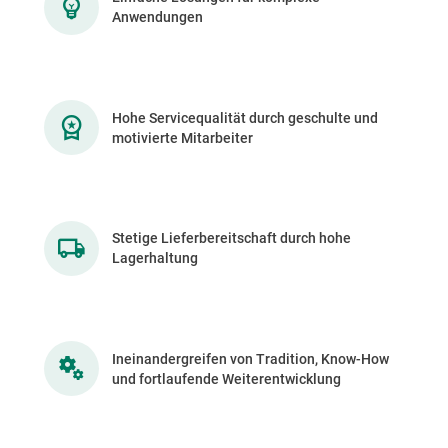
Anwendungen
Hohe Servicequalität durch geschulte und
motivierte Mitarbeiter
Stetige Lieferbereitschaft durch hohe
Lagerhaltung
Ineinandergreifen von Tradition, Know-How
und fortlaufende Weiterentwicklung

• [How to complete this task]
Tally the lines of the listing in which the word "durch" occurs, and state the total alone.

• [Written solution]
2